Think flexible work means working from home? Think again: Colorado workers care more about when they work than where they work. While 20 percent say they would prefer to work from home, nearly double that number—38 percent—believe when they work (as in flexible hours) is most important, according to research from Pinnacol Assurance, Colorado's largest workers' compensation insurance carrier.
There's no question that the future of workers will continue to shift to employee autonomy. One survey finds that 60 percent of companies currently permit employees to set their workday's start and end time.
If you're not one of them, now is the time to consider how to evolve in order to attract and retain workers; however not every small business is equipped to allow workers free reign over their hours. After all, you still need to keep cash registers and production lines manned and provide customer service in a timely manner. However, with a little creativity, even companies that don't have an obvious model for choose-your-own-hours work can offer some flexibility.
Explore these three ideas:
1. Embrace work-life blend—including when it creeps into “work" hours
When it comes to work hours, both sides benefit when they each give a little. You probably appreciate when an employee answers an email or takes care of a client situation outside of “regular" office hours, so remember that when they need to duck out early for a doctor's appointment or want to take advantage of a gorgeous Colorado day by going on an afternoon bike ride.

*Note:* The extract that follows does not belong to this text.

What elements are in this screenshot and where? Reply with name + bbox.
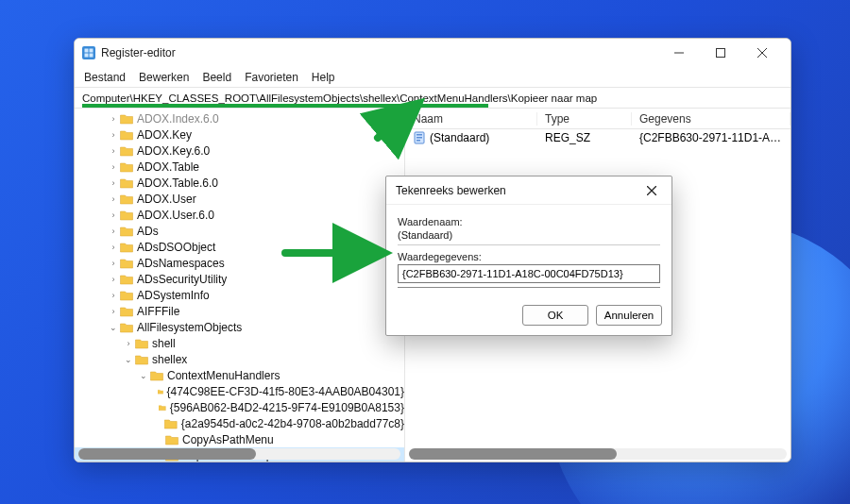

Embracing schedule balance can help drive employee loyalty, but it has additional benefits for employers: Sixty-six percent of self-identified “stressed" workers find their biggest headaches come from either their workload or trying to juggle their work and personal lives, finds the American Institute of Stress.
Besides a loss of productivity, these issues can have a real impact on your bottom line. Job stress costs U.S. businesses an estimated $300 billion annually, due to a combination of occupational injuries and illnesses, absenteeism. Thus, giving your employees more authority over their schedules can help prevent costly claims down the road.

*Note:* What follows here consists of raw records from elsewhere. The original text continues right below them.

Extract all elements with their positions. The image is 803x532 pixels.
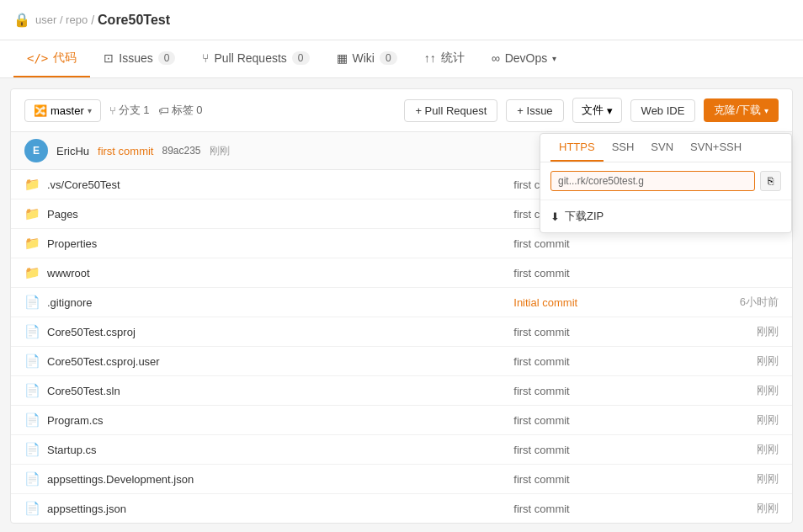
branch-count: ⑂ 分支 1 <box>109 103 150 118</box>
commit-author: EricHu <box>56 145 89 157</box>
pull-request-button[interactable]: + Pull Request <box>404 99 497 122</box>
webide-button[interactable]: Web IDE <box>630 99 696 122</box>
file-icon: 📄 <box>24 501 40 516</box>
commit-message-link[interactable]: first commit <box>98 145 153 157</box>
clone-url-row: ⎘ <box>540 162 791 200</box>
code-icon: </> <box>27 51 48 65</box>
chevron-down-icon: ▾ <box>88 106 92 115</box>
file-icon: 📄 <box>24 295 40 310</box>
pr-icon: ⑂ <box>202 51 209 65</box>
file-commit-msg: first commit <box>513 503 569 515</box>
nav-tabs: </> 代码 ⊡ Issues 0 ⑂ Pull Requests 0 ▦ Wi… <box>0 40 803 78</box>
file-link[interactable]: Program.cs <box>47 414 103 427</box>
repo-name: Core50Test <box>98 13 170 28</box>
issue-button[interactable]: + Issue <box>506 99 563 122</box>
tab-issues[interactable]: ⊡ Issues 0 <box>90 40 189 77</box>
file-time: 刚刚 <box>669 494 792 524</box>
file-commit-msg: first commit <box>513 385 569 397</box>
issues-icon: ⊡ <box>104 51 114 65</box>
top-bar: 🔒 user / repo / Core50Test <box>0 0 803 40</box>
breadcrumb: user / repo <box>35 13 88 26</box>
branch-icon: 🔀 <box>34 104 47 117</box>
file-icon: 📄 <box>24 442 40 457</box>
clone-tab-svn[interactable]: SVN <box>642 134 682 162</box>
tab-stats[interactable]: ↑↑ 统计 <box>411 40 478 77</box>
file-commit-msg: first commit <box>513 444 569 456</box>
file-icon: 📄 <box>24 383 40 398</box>
clone-dropdown: HTTPS SSH SVN SVN+SSH ⎘ ⬇ 下载ZIP <box>540 133 792 233</box>
table-row: 📄 Startup.cs first commit 刚刚 <box>11 435 792 465</box>
file-commit-msg: Initial commit <box>513 296 577 309</box>
clone-tab-ssh[interactable]: SSH <box>604 134 643 162</box>
file-time: 刚刚 <box>669 347 792 376</box>
tab-pullrequests[interactable]: ⑂ Pull Requests 0 <box>189 40 322 77</box>
tab-code[interactable]: </> 代码 <box>13 40 90 77</box>
clone-url-input[interactable] <box>550 171 755 191</box>
file-link[interactable]: Properties <box>47 237 97 250</box>
lock-icon: 🔒 <box>13 12 30 28</box>
folder-icon: 📁 <box>24 206 40 221</box>
file-link[interactable]: appsettings.Development.json <box>47 473 194 486</box>
file-icon: 📄 <box>24 412 40 428</box>
table-row: 📄 appsettings.json first commit 刚刚 <box>11 494 792 524</box>
tab-devops[interactable]: ∞ DevOps ▾ <box>478 40 571 77</box>
file-commit-msg: first commit <box>513 355 569 368</box>
folder-icon: 📁 <box>24 177 40 192</box>
file-link[interactable]: wwwroot <box>47 267 90 279</box>
table-row: 📁 wwwroot first commit <box>11 258 792 288</box>
clone-tab-svnssh[interactable]: SVN+SSH <box>682 134 750 162</box>
chevron-down-icon: ▾ <box>764 106 768 115</box>
file-time: 刚刚 <box>669 435 792 465</box>
clone-tabs: HTTPS SSH SVN SVN+SSH <box>540 134 791 162</box>
file-time: 6小时前 <box>669 288 792 317</box>
file-time: 刚刚 <box>669 406 792 435</box>
clone-tab-https[interactable]: HTTPS <box>550 134 604 162</box>
branch-meta: ⑂ 分支 1 🏷 标签 0 <box>109 103 203 118</box>
clone-download-button[interactable]: 克隆/下载 ▾ <box>704 98 779 122</box>
folder-icon: 📁 <box>24 236 40 251</box>
file-link[interactable]: Core50Test.sln <box>47 385 120 397</box>
issues-badge: 0 <box>158 51 176 65</box>
download-zip-button[interactable]: ⬇ 下载ZIP <box>540 200 791 232</box>
file-link[interactable]: appsettings.json <box>47 503 126 515</box>
branch-selector[interactable]: 🔀 master ▾ <box>24 99 101 122</box>
file-link[interactable]: Core50Test.csproj <box>47 326 136 338</box>
table-row: 📄 appsettings.Development.json first com… <box>11 465 792 494</box>
commit-hash: 89ac235 <box>162 145 200 157</box>
wiki-badge: 0 <box>380 51 397 65</box>
file-link[interactable]: .gitignore <box>47 296 92 309</box>
tab-wiki[interactable]: ▦ Wiki 0 <box>323 40 411 77</box>
file-time <box>669 258 792 288</box>
pr-badge: 0 <box>292 51 310 65</box>
file-icon: 📄 <box>24 354 40 369</box>
copy-url-button[interactable]: ⎘ <box>760 171 781 191</box>
chevron-down-icon: ▾ <box>607 104 613 117</box>
file-commit-msg: first commit <box>513 414 569 427</box>
file-icon: 📄 <box>24 324 40 339</box>
file-commit-msg: first commit <box>513 267 569 279</box>
toolbar: 🔀 master ▾ ⑂ 分支 1 🏷 标签 0 + Pull Request … <box>11 89 792 132</box>
file-link[interactable]: Pages <box>47 208 78 221</box>
main-content: 🔀 master ▾ ⑂ 分支 1 🏷 标签 0 + Pull Request … <box>10 88 793 524</box>
file-commit-msg: first commit <box>513 473 569 486</box>
table-row: 📄 Core50Test.csproj.user first commit 刚刚 <box>11 347 792 376</box>
file-link[interactable]: .vs/Core50Test <box>47 178 120 191</box>
chevron-down-icon: ▾ <box>552 54 556 63</box>
file-commit-msg: first commit <box>513 326 569 338</box>
file-time: 刚刚 <box>669 376 792 406</box>
file-button[interactable]: 文件 ▾ <box>572 98 622 123</box>
avatar: E <box>24 139 48 162</box>
table-row: 📄 Core50Test.csproj first commit 刚刚 <box>11 317 792 347</box>
file-link[interactable]: Startup.cs <box>47 444 97 456</box>
table-row: 📄 Core50Test.sln first commit 刚刚 <box>11 376 792 406</box>
tag-count: 🏷 标签 0 <box>158 103 203 118</box>
file-time: 刚刚 <box>669 465 792 494</box>
file-time: 刚刚 <box>669 317 792 347</box>
folder-icon: 📁 <box>24 265 40 280</box>
devops-icon: ∞ <box>492 51 500 65</box>
wiki-icon: ▦ <box>337 51 348 65</box>
file-icon: 📄 <box>24 471 40 487</box>
table-row: 📄 Program.cs first commit 刚刚 <box>11 406 792 435</box>
file-link[interactable]: Core50Test.csproj.user <box>47 355 160 368</box>
stats-icon: ↑↑ <box>424 51 436 65</box>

2. Let employees complete certain tasks on their own schedule
Colorado earned the top spot for the highest percentage of employees who work from home, according to FlexJobs. If you're one of the employers who has yet to look into telecommuting, the time to do so is now.

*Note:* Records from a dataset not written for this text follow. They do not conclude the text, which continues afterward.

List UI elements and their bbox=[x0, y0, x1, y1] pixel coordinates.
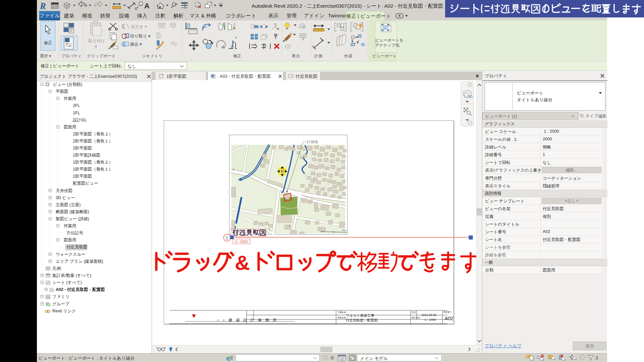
svg-text::1: :1 bbox=[595, 355, 598, 360]
svg-text:A: A bbox=[144, 2, 150, 10]
svg-text:A02: A02 bbox=[445, 316, 453, 321]
svg-text:1: 1 bbox=[140, 3, 142, 6]
svg-text:図面番号: 図面番号 bbox=[443, 311, 451, 313]
svg-text:2D: 2D bbox=[468, 95, 473, 99]
svg-text:フタカミ新築工事: フタカミ新築工事 bbox=[346, 313, 374, 317]
svg-text:1：2000: 1：2000 bbox=[425, 318, 436, 321]
svg-text:付近見取図・配置図: 付近見取図・配置図 bbox=[346, 318, 378, 322]
svg-text:計画地: 計画地 bbox=[307, 140, 318, 144]
svg-text:工事名称: 工事名称 bbox=[337, 311, 346, 314]
svg-text:1 : 2000: 1 : 2000 bbox=[235, 240, 248, 244]
svg-text:R: R bbox=[40, 1, 46, 11]
svg-text:2015.05.05: 2015.05.05 bbox=[421, 313, 436, 317]
svg-text:1: 1 bbox=[226, 236, 228, 240]
svg-text:図面名称: 図面名称 bbox=[337, 316, 346, 319]
svg-text:日付: 日付 bbox=[412, 311, 416, 314]
svg-text:縮尺(A3): 縮尺(A3) bbox=[411, 316, 420, 319]
svg-text:○○建築設計事務所: ○○建築設計事務所 bbox=[217, 318, 280, 322]
svg-text:&: & bbox=[235, 251, 250, 274]
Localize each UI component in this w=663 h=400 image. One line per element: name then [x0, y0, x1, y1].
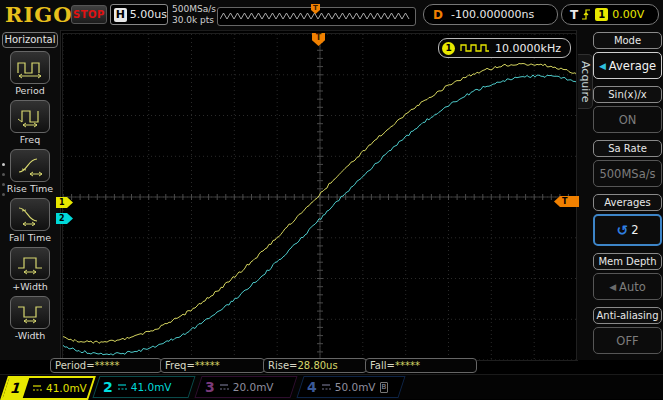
freq-icon [15, 106, 45, 128]
measure-menu-title: Horizontal [2, 32, 58, 48]
channel-2-number: 2 [103, 379, 113, 395]
measure-item-minus-width[interactable]: -Width [0, 296, 60, 341]
menu-item-anti-aliasing[interactable]: Anti-aliasing OFF [593, 307, 662, 354]
period-icon [15, 57, 45, 79]
menu-item-mem-depth[interactable]: Mem Depth ◀ Auto [593, 253, 662, 300]
chevron-left-icon: ◀ [599, 61, 606, 71]
bandwidth-limit-icon: B [380, 382, 389, 393]
dc-coupling-icon [219, 383, 229, 392]
trigger-source-badge: 1 [595, 8, 608, 21]
dc-coupling-icon [32, 384, 42, 393]
measurement-period: Period***** [50, 358, 162, 373]
plus-width-icon [15, 253, 45, 275]
trigger-slope-icon [581, 8, 591, 21]
channel-1-status[interactable]: 1 41.0mV [0, 376, 96, 400]
freq-counter-source-badge: 1 [442, 42, 455, 55]
menu-item-averages[interactable]: Averages ↺ 2 [593, 194, 662, 246]
channel-3-scale: 20.0mV [233, 381, 274, 393]
channel-3-number: 3 [205, 379, 215, 395]
trigger-status-box[interactable]: T 1 0.00V [561, 4, 659, 25]
rotate-knob-icon: ↺ [616, 225, 628, 235]
dc-coupling-icon [117, 383, 127, 392]
horizontal-h-badge: H [114, 8, 127, 22]
channel-4-scale: 50.0mV [335, 381, 376, 393]
channel-2-status[interactable]: 2 41.0mV [92, 376, 195, 398]
tab-acquire[interactable]: Acquire [578, 54, 593, 109]
frequency-counter-badge: 1 10.0000kHz [438, 38, 571, 58]
measure-item-freq[interactable]: Freq [0, 100, 60, 145]
minus-width-icon [15, 302, 45, 324]
chevron-left-icon: ◀ [609, 282, 616, 292]
channel-2-scale: 41.0mV [131, 381, 172, 393]
channel-4-number: 4 [307, 379, 317, 395]
channel-3-status[interactable]: 3 20.0mV [194, 376, 297, 398]
delay-d-badge: D [433, 8, 443, 22]
memory-points-value: 30.0k pts [172, 15, 216, 26]
menu-item-sinx[interactable]: Sin(x)/x ON [593, 86, 662, 133]
square-wave-icon [460, 43, 490, 53]
menu-item-mode[interactable]: Mode ◀ Average [593, 32, 662, 79]
trigger-delay-box[interactable]: D -100.000000ns [423, 4, 558, 25]
freq-counter-value: 10.0000kHz [495, 42, 561, 55]
top-status-bar: RIGOL STOP H 5.00us 500MSa/s 30.0k pts T… [0, 0, 663, 31]
measurement-rise: Rise28.80us [263, 358, 367, 373]
waveform-display-area: 1 10.0000kHz T 1 2 T [62, 33, 578, 361]
fall-time-icon [15, 204, 45, 226]
graticule-and-traces [63, 34, 577, 360]
horizontal-scale-value: 5.00us [130, 8, 167, 21]
delay-value: -100.000000ns [451, 8, 534, 21]
trigger-level-value: 0.00V [612, 8, 644, 21]
trigger-t-label: T [570, 8, 578, 22]
waveform-preview-strip[interactable]: T [217, 7, 416, 26]
run-state-indicator[interactable]: STOP [71, 5, 107, 24]
menu-page-indicator [2, 163, 5, 196]
dc-coupling-icon [321, 383, 331, 392]
measure-item-plus-width[interactable]: +Width [0, 247, 60, 292]
channel-4-status[interactable]: 4 50.0mV B [296, 376, 405, 398]
channel-1-scale: 41.0mV [46, 382, 87, 394]
sample-rate-readout: 500MSa/s 30.0k pts [172, 4, 216, 26]
measure-item-rise-time[interactable]: Rise Time [0, 149, 60, 194]
measure-item-fall-time[interactable]: Fall Time [0, 198, 60, 243]
measurement-readout-row: Period***** Freq***** Rise28.80us Fall**… [0, 358, 663, 374]
acquire-menu-panel: Acquire Mode ◀ Average Sin(x)/x ON Sa Ra… [576, 30, 663, 360]
sample-rate-value: 500MSa/s [172, 4, 216, 15]
menu-item-sa-rate[interactable]: Sa Rate 500MSa/s [593, 140, 662, 187]
measurement-freq: Freq***** [160, 358, 265, 373]
rise-time-icon [15, 155, 45, 177]
measurement-fall: Fall***** [365, 358, 477, 373]
horizontal-scale-box[interactable]: H 5.00us [110, 4, 168, 25]
measure-item-period[interactable]: Period [0, 51, 60, 96]
measure-menu-panel: Horizontal Period Freq Rise Time Fall Ti… [0, 30, 61, 360]
channel-status-bar: 1 41.0mV 2 41.0mV 3 20.0mV 4 [0, 374, 663, 399]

While telecommuting isn't realistic for every company, you can still identify ways for workers to exert control over their hours. Even if a job function requires an employee to be onsite for specific hours, as is the case for most retail associates and receptionists, most jobs have at least some component that employees could do flexibly. Perhaps they can reconcile call logs or work on quarterly reports on a Sunday afternoon. Alternatively, you could let them choose a convenient time that works for them to come in and do inventory.
3. Encourage employees to choose shifts that work for them whenever possible
Hourly workers often have the least control over their schedules, and yet more than half of hourly workers aged 18 to 34 say that scheduling flexibility is necessary for job satisfaction. Surprisingly, nearly half would trade pay to have more control over their schedules.
Most small businesses can't let employees set their own schedules—but they may be able to work together to find a suitable situation. Start by asking your employees what's ideal for them; You may find that a parent would prefer to work weekends so they can pick up their kids from school during the week, while another employee would gladly cover weekday afternoons in exchange for a work-free weekend. The same goes for client coverage in an office setting: One worker might choose to come in early to cover East Coast clients, while another would prefer to stay later and handle those on the West Coast in exchange for sleeping in.
Creating a simple system and encouraging employees to trade shifts, so that they can seek some control over their schedule, can help inspire loyalty, while still ensuring the work gets done.
With a focus on output rather than “face time," you can reap the benefits of engaged, satisfied, and productive workers.